• Listed records:
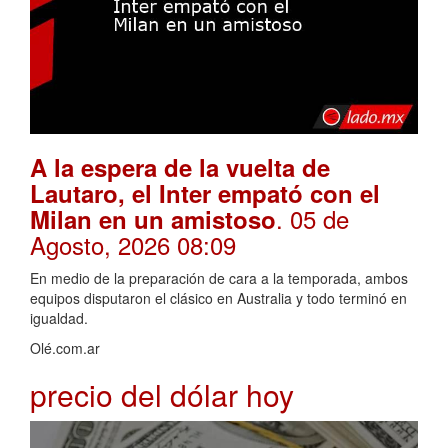
A la espera de la vuelta de
Lautaro, el Inter empató con el
. 05 de
Milan en un amistoso
Agosto, 2026 08:09
En medio de la preparación de cara a la temporada, ambos
equipos disputaron el clásico en Australia y todo terminó en
igualdad.
Olé.com.ar
precio del dólar hoy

• Required work:
An exact, picture-free copy of the entries is required.

• Solution:
A la espera de la vuelta de
Lautaro, el Inter empató con el
. 05 de
Milan en un amistoso
Agosto, 2026 08:09
En medio de la preparación de cara a la temporada, ambos
equipos disputaron el clásico en Australia y todo terminó en
igualdad.
Olé.com.ar
precio del dólar hoy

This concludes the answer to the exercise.